**RECORDS TO PROCESS**

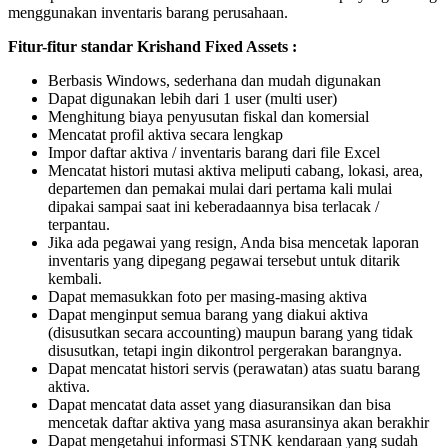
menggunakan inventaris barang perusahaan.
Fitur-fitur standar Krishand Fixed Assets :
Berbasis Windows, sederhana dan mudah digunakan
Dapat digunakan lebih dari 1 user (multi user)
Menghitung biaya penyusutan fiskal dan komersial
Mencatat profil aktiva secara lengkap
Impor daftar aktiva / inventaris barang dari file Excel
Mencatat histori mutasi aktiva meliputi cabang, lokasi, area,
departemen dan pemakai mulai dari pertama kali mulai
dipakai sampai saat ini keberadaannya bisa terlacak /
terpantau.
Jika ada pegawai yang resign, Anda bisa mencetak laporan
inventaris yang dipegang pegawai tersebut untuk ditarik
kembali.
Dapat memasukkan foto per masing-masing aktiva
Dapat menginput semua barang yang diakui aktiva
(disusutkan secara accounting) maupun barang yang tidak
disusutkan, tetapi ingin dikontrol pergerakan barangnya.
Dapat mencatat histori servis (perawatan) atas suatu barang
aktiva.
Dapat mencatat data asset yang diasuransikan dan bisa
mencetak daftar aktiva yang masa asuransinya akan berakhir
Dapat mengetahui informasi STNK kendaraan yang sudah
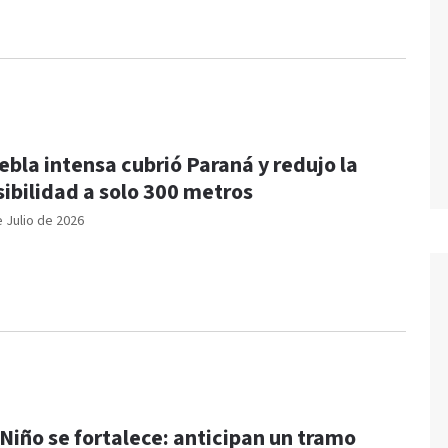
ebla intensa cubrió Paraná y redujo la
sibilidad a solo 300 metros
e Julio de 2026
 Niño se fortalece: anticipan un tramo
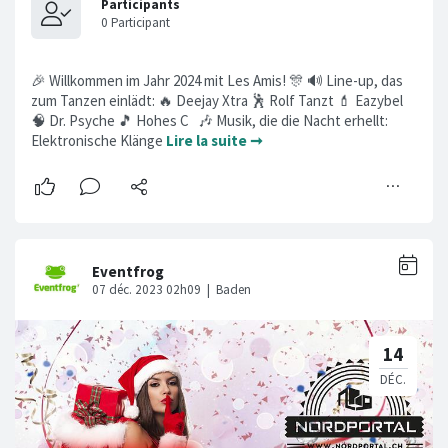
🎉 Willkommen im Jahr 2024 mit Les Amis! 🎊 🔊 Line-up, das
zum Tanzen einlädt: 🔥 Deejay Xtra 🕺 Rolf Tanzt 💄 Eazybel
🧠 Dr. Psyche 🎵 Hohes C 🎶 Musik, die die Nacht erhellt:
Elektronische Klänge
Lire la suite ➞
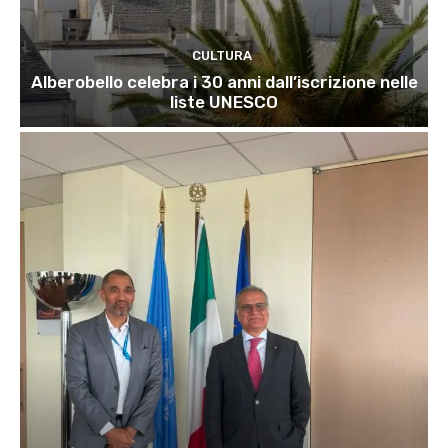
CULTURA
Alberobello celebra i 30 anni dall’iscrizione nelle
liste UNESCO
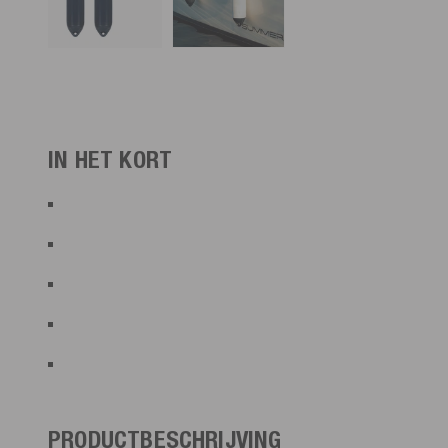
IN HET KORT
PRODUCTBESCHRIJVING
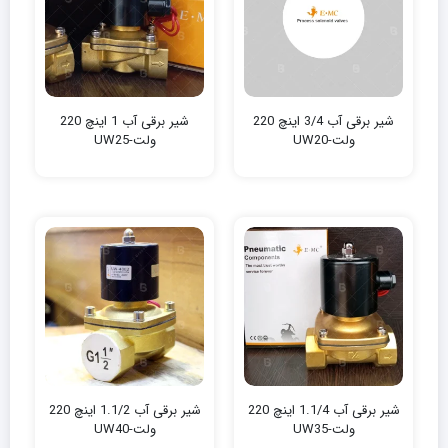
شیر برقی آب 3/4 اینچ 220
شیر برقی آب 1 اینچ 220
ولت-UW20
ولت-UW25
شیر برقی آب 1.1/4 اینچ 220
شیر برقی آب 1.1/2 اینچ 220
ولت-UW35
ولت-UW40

**WHAT YOU SHOULD DO**
For this exercise, find all lines in the records containing the word "bisa" and copy them.

**ANSWER SECTION**
dipakai sampai saat ini keberadaannya bisa terlacak /
Jika ada pegawai yang resign, Anda bisa mencetak laporan
Dapat mencatat data asset yang diasuransikan dan bisa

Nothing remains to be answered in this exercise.